:: Data records
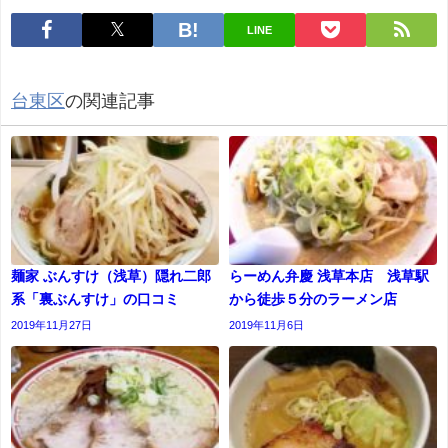
LINE
台東区
の関連記事
麺家 ぶんすけ（浅草）隠れ二郎
らーめん弁慶 浅草本店 浅草駅
系「裏ぶんすけ」の口コミ
から徒歩５分のラーメン店
2019年11月27日
2019年11月6日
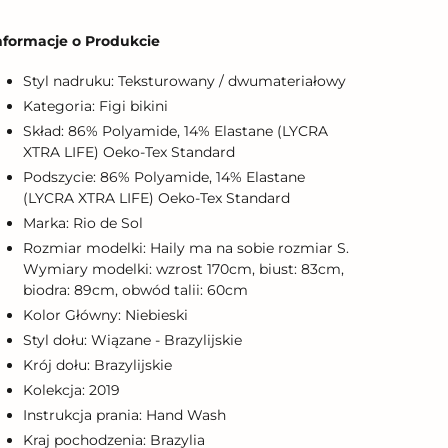
odawanie
roduktu
nformacje o Produkcie
o
oszyka
Styl nadruku: Teksturowany / dwumateriałowy
Kategoria: Figi bikini
Skład: 86% Polyamide, 14% Elastane (LYCRA
XTRA LIFE) Oeko-Tex Standard
Podszycie: 86% Polyamide, 14% Elastane
(LYCRA XTRA LIFE) Oeko-Tex Standard
Marka: Rio de Sol
Rozmiar modelki: Haily ma na sobie rozmiar S.
Wymiary modelki: wzrost 170cm, biust: 83cm,
biodra: 89cm, obwód talii: 60cm
Kolor Główny: Niebieski
Styl dołu: Wiązane - Brazylijskie
Krój dołu: Brazylijskie
Kolekcja: 2019
Instrukcja prania: Hand Wash
Kraj pochodzenia: Brazylia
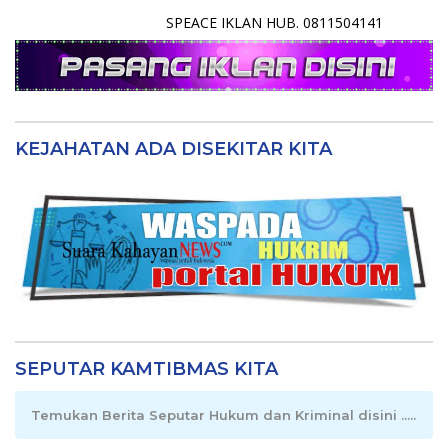
SPEACE IKLAN HUB. 0811504141
KEJAHATAN ADA DISEKITAR KITA
SEPUTAR KAMTIBMAS KITA
Temukan Berita Seputar Hukum dan Kriminal disini .....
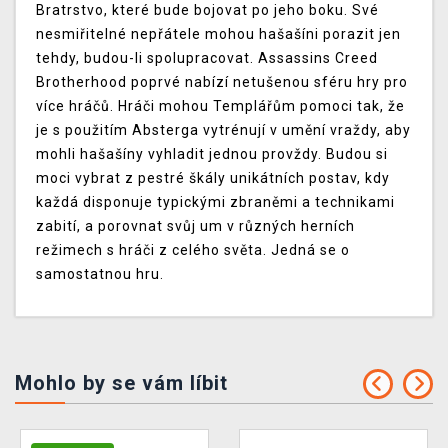
Bratrstvo, které bude bojovat po jeho boku. Své
nesmiřitelné nepřátele mohou hašašíni porazit jen
tehdy, budou-li spolupracovat. Assassins Creed
Brotherhood poprvé nabízí netušenou sféru hry pro
více hráčů. Hráči mohou Templářům pomoci tak, že
je s použitím Absterga vytrénují v umění vraždy, aby
mohli hašašíny vyhladit jednou provždy. Budou si
moci vybrat z pestré škály unikátních postav, kdy
každá disponuje typickými zbraněmi a technikami
zabití, a porovnat svůj um v různých herních
režimech s hráči z celého světa. Jedná se o
samostatnou hru.
Mohlo by se vám líbit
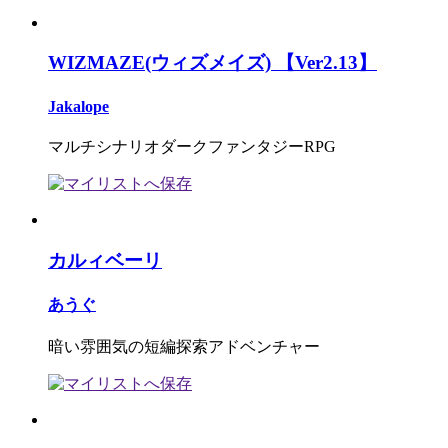
WIZMAZE(ウィズメイズ) 【Ver2.13】
Jakalope
マルチシナリオダークファンタジーRPG
カルィベーリ
あうぐ
暗い雰囲気の短編探索アドベンチャー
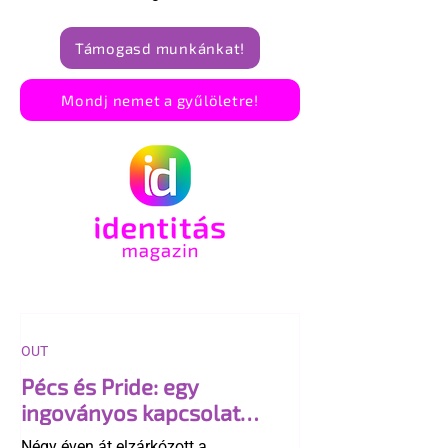
Támogasd munkánkat!
Mondj nemet a gyűlöletre!
OUT
Pécs és Pride: egy
ingoványos kapcsolat
története
Négy éven át elzárkózott a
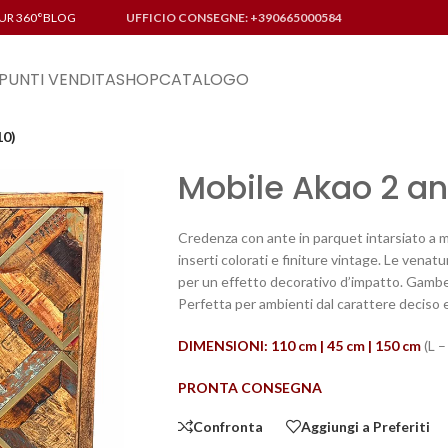
UR 360°
BLOG
UFFICIO CONSEGNE: +390665000584
PUNTI VENDITA
SHOP
CATALOGO
10)
Mobile Akao 2 a
Credenza con ante in parquet intarsiato a m
inserti colorati e finiture vintage. Le venat
per un effetto decorativo d’impatto. Gambe
Perfetta per ambienti dal carattere deciso e
DIMENSIONI: 110 cm | 45 cm | 150 cm
(L –
PRONTA CONSEGNA
Confronta
Aggiungi a Preferiti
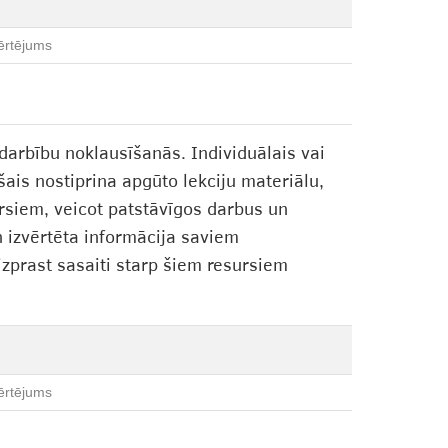
ērtējums
darbību noklausīšanās. Individuālais vai
is nostiprina apgūto lekciju materiālu,
rsiem, veicot patstāvīgos darbus un
n izvērtēta informācija saviem
 izprast sasaiti starp šiem resursiem
ērtējums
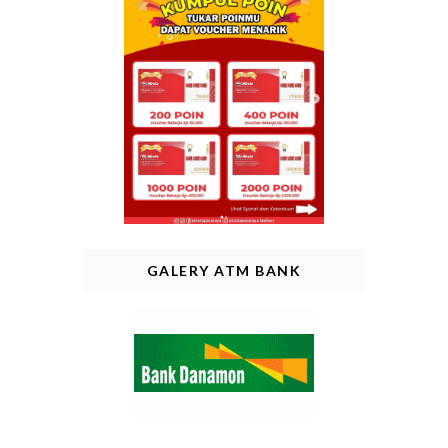
GALERY ATM BANK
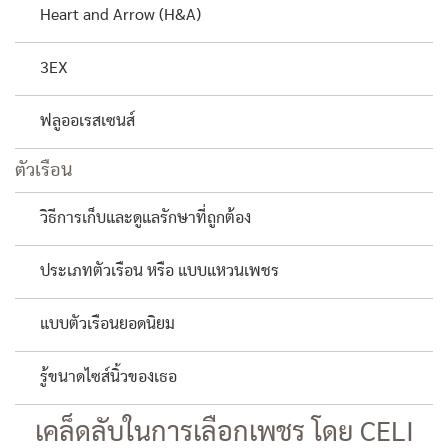
Heart and Arrow (H&A)
3EX
ฟลูออเรสเซนส์
ตัวเรือน
วิธีการเก็บและดูแลรักษาที่ถูกต้อง
ประเภทตัวเรือน หรือ แบบแหวนเพชร
แบบตัวเรือนยอดนิยม
รู้ขนาดไซส์นิ้วของเธอ
เคล็ดลับในการเลือกเพชร โดย CELI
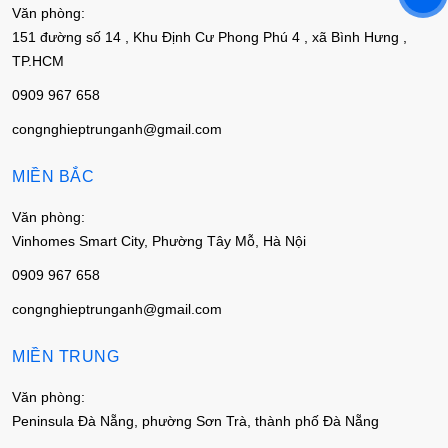
Văn phòng:
151 đường số 14 , Khu Định Cư Phong Phú 4 , xã Bình Hưng ,
TP.HCM
0909 967 658
congnghieptrunganh@gmail.com
MIỀN BẮC
Văn phòng:
Vinhomes Smart City, Phường Tây Mỗ, Hà Nội
0909 967 658
congnghieptrunganh@gmail.com
MIỀN TRUNG
Văn phòng:
Peninsula Đà Nẵng, phường Sơn Trà, thành phố Đà Nẵng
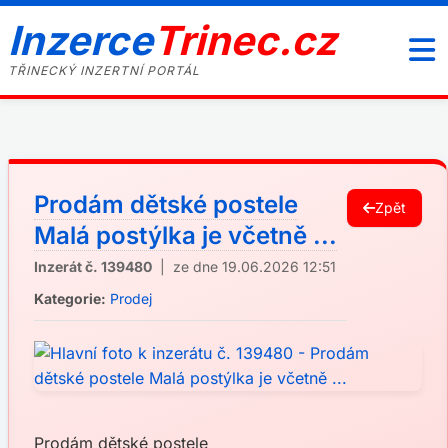
Inzerce
Trinec.cz
TŘINECKÝ INZERTNÍ PORTÁL
Prodám dětské postele
Zpět
Malá postýlka je včetně ...
Inzerát č. 139480
| ze dne 19.06.2026 12:51
Kategorie:
Prodej
Prodám dětské postele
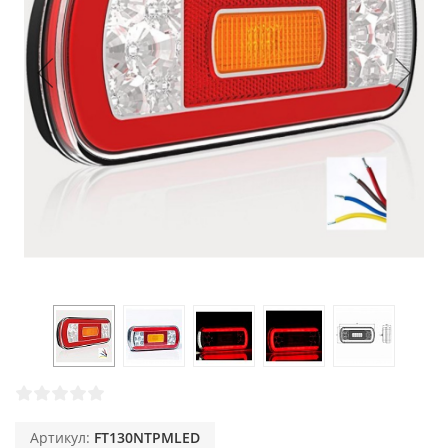
Артикул:
FT130NTPMLED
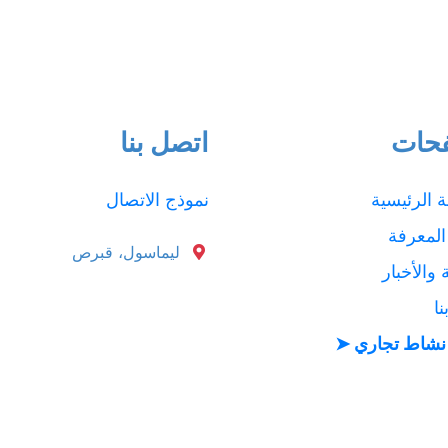
حات
اتصل بنا
 الرئيسية
نموذج الاتصال
المعرفة
ليماسول، قبرص
 والأخبار
ا
نشاط تجاري ➤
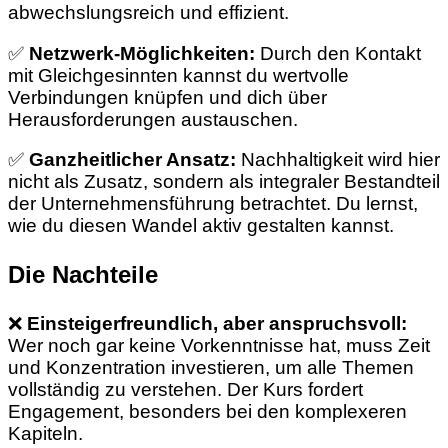
abwechslungsreich und effizient.
✅
Netzwerk-Möglichkeiten:
Durch den Kontakt
mit Gleichgesinnten kannst du wertvolle
Verbindungen knüpfen und dich über
Herausforderungen austauschen.
✅
Ganzheitlicher Ansatz:
Nachhaltigkeit wird hier
nicht als Zusatz, sondern als integraler Bestandteil
der Unternehmensführung betrachtet. Du lernst,
wie du diesen Wandel aktiv gestalten kannst.
Die Nachteile
❌
Einsteigerfreundlich, aber anspruchsvoll:
Wer noch gar keine Vorkenntnisse hat, muss Zeit
und Konzentration investieren, um alle Themen
vollständig zu verstehen. Der Kurs fordert
Engagement, besonders bei den komplexeren
Kapiteln.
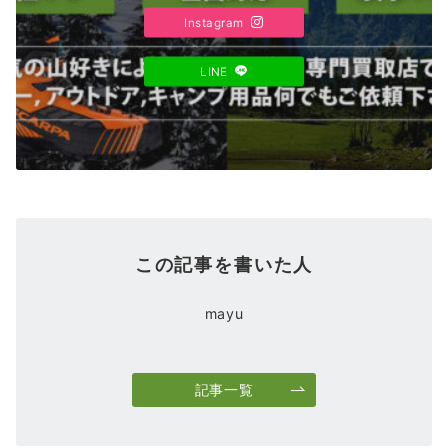
Instagram
LINE
この記事を書いた人
mayu
記事一覧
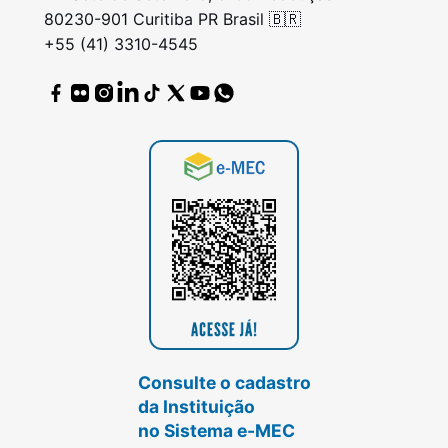
80230-901 Curitiba PR Brasil 🇧🇷
+55 (41) 3310-4545
Consulte o cadastro
da Instituição
no Sistema e-MEC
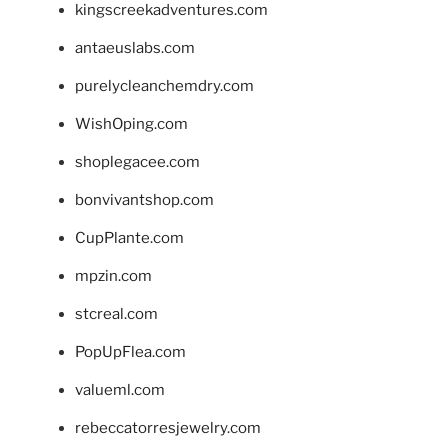
kingscreekadventures.com
antaeuslabs.com
purelycleanchemdry.com
WishOping.com
shoplegacee.com
bonvivantshop.com
CupPlante.com
mpzin.com
stcreal.com
PopUpFlea.com
valueml.com
rebeccatorresjewelry.com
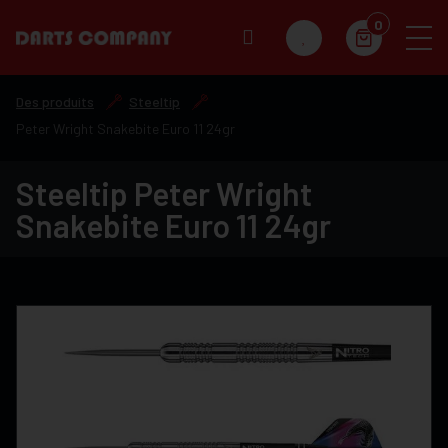
0
Des produits
Steeltip
Peter Wright Snakebite Euro 11 24gr
Steeltip Peter Wright
Snakebite Euro 11 24gr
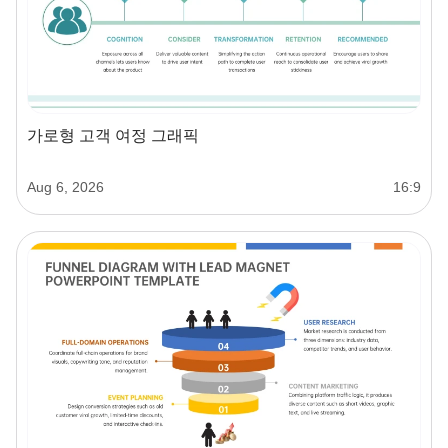
가로형 고객 여정 그래픽
Aug 6, 2026
16:9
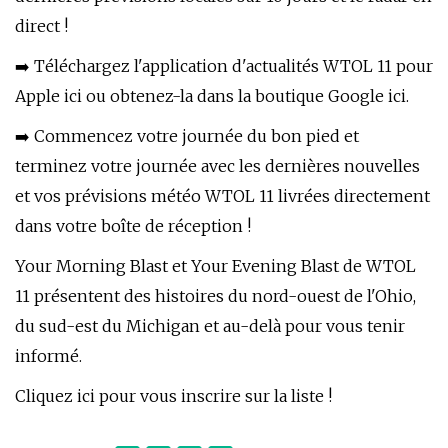
direct !
➡️ Téléchargez l'application d'actualités WTOL 11 pour
Apple ici ou obtenez-la dans la boutique Google ici.
➡️ Commencez votre journée du bon pied et
terminez votre journée avec les dernières nouvelles
et vos prévisions météo WTOL 11 livrées directement
dans votre boîte de réception !
Your Morning Blast et Your Evening Blast de WTOL
11 présentent des histoires du nord-ouest de l'Ohio,
du sud-est du Michigan et au-delà pour vous tenir
informé.
Cliquez ici pour vous inscrire sur la liste !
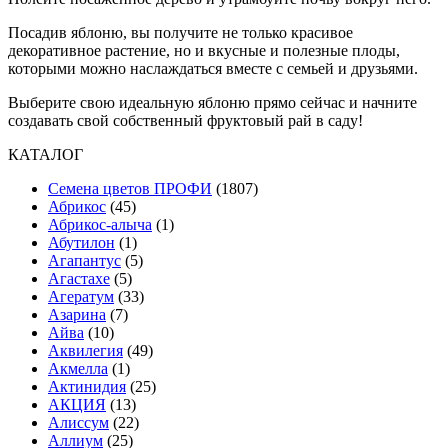
Посадив яблоню, вы получите не только красивое
декоративное растение, но и вкусные и полезные плоды,
которыми можно наслаждаться вместе с семьей и друзьями.
Выберите свою идеальную яблоню прямо сейчас и начните
создавать свой собственный фруктовый рай в саду!
КАТАЛОГ
Cемена цветов ПРОФИ
(1807)
Абрикос
(45)
Абрикос-алыча
(1)
Абутилон
(1)
Агапантус
(5)
Агастахе
(5)
Агератум
(33)
Азарина
(7)
Айва
(10)
Аквилегия
(49)
Акмелла
(1)
Актинидия
(25)
АКЦИЯ
(13)
Алиссум
(22)
Аллиум
(25)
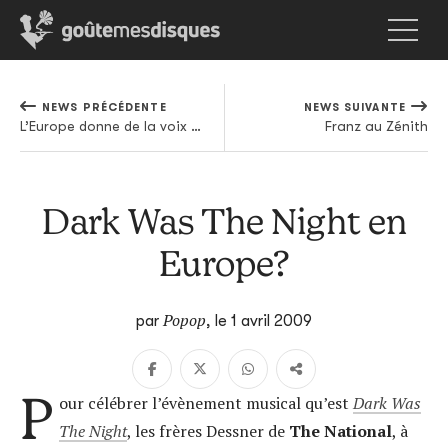
NEWS PRÉCÉDENTE
NEWS SUIVANTE
L’Europe donne de la voix à Clermont-Ferrand
Franz au Zénith
Dark Was The Night en
Europe?
Popop
par
,
le 1 avril 2009
P
our célébrer l’évènement musical qu’est
Dark Was
The Night
, les frères Dessner de
The National
, à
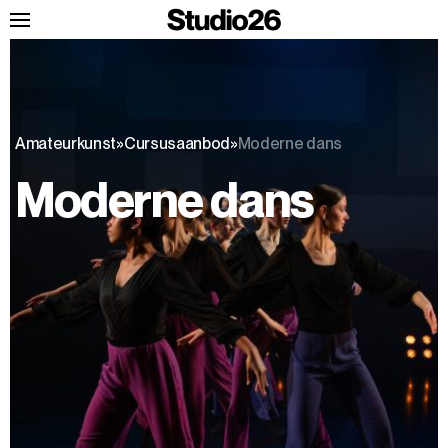
Amateurkunst
»
Cursusaanbod
»
Moderne dans
Moderne dans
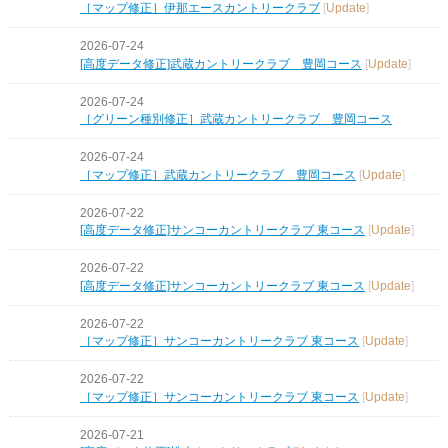
［マップ修正］伊那エースカントリークラブ
[
Update
]
2026-07-24
[高度データ修正]武蔵カントリークラブ 豊岡コース
[
Update
]
2026-07-24
［グリーン種別修正］武蔵カントリークラブ 豊岡コース
2026-07-24
［マップ修正］武蔵カントリークラブ 豊岡コース
[
Update
]
2026-07-22
[高度データ修正]サンコーカントリークラブ 東コース
[
Update
]
2026-07-22
[高度データ修正]サンコーカントリークラブ 東コース
[
Update
]
2026-07-22
［マップ修正］サンコーカントリークラブ 東コース
[
Update
]
2026-07-22
［マップ修正］サンコーカントリークラブ 東コース
[
Update
]
2026-07-21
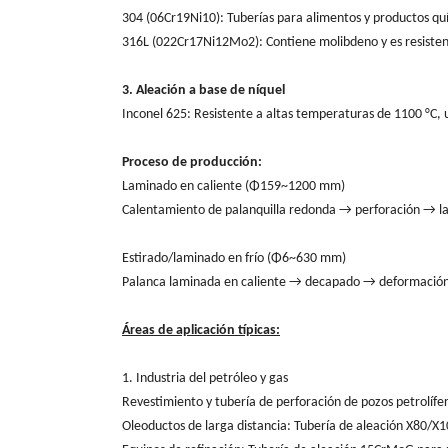
304 (06Cr19Ni10): Tuberías para alimentos y productos quími
316L (022Cr17Ni12Mo2): Contiene molibdeno y es resistent
3. Aleación a base de níquel
Inconel 625: Resistente a altas temperaturas de 1100 °C, 
Proceso de producción:
Laminado en caliente (Φ159~1200 mm)
Calentamiento de palanquilla redonda → perforación → 
Estirado/laminado en frío (Φ6~630 mm)
Palanca laminada en caliente → decapado → deformación e
Áreas de aplicación típicas:
1. Industria del petróleo y gas
Revestimiento y tubería de perforación de pozos petrolífe
Oleoductos de larga distancia: Tubería de aleación X80/X10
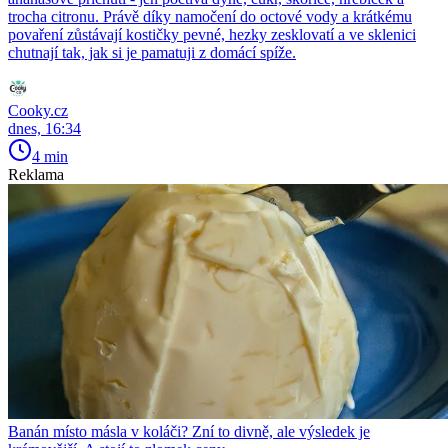
trocha citronu. Právě díky namočení do octové vody a krátkému
povaření zůstávají kostičky pevné, hezky zesklovatí a ve sklenici
chutnají tak, jak si je pamatuji z domácí spíže.
Cooky.cz
dnes, 16:34
4 min
Reklama
Banán místo másla v koláči? Zní to divně, ale výsledek je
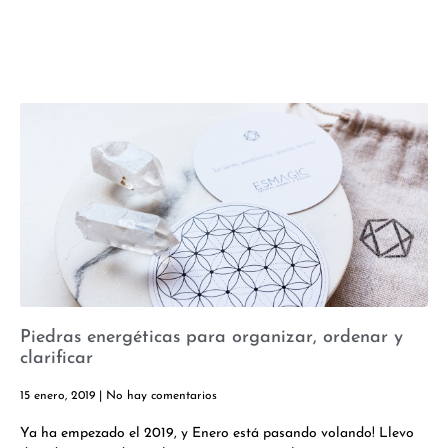
Piedras energéticas para organizar, ordenar y
clarificar
15 enero, 2019
No hay comentarios
Ya ha empezado el 2019, y Enero está pasando volando! Llevo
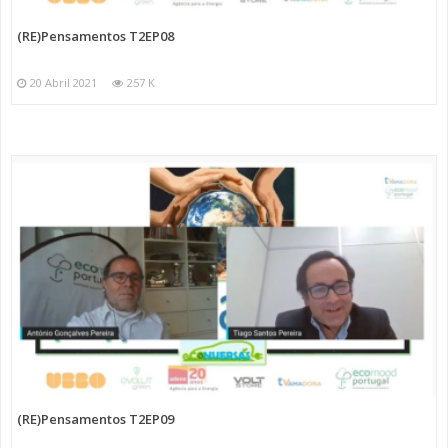
(RE)Pensamentos T2EP08
20 Abril 2021
257 K
(RE)Pensamentos T2EP09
::::
== Aim of the exercise ==
From the records above, copy out the line with "nformacje o Produkcie", the line with "Kolekcja: 2019", and every line between them, word for word.

== Task result ==
nformacje o Produkcie
o
oszyka
Styl nadruku: Teksturowany / dwumateriałowy
Kategoria: Figi bikini
Skład: 86% Polyamide, 14% Elastane (LYCRA
XTRA LIFE) Oeko-Tex Standard
Podszycie: 86% Polyamide, 14% Elastane
(LYCRA XTRA LIFE) Oeko-Tex Standard
Marka: Rio de Sol
Rozmiar modelki: Haily ma na sobie rozmiar S.
Wymiary modelki: wzrost 170cm, biust: 83cm,
biodra: 89cm, obwód talii: 60cm
Kolor Główny: Niebieski
Styl dołu: Wiązane - Brazylijskie
Krój dołu: Brazylijskie
Kolekcja: 2019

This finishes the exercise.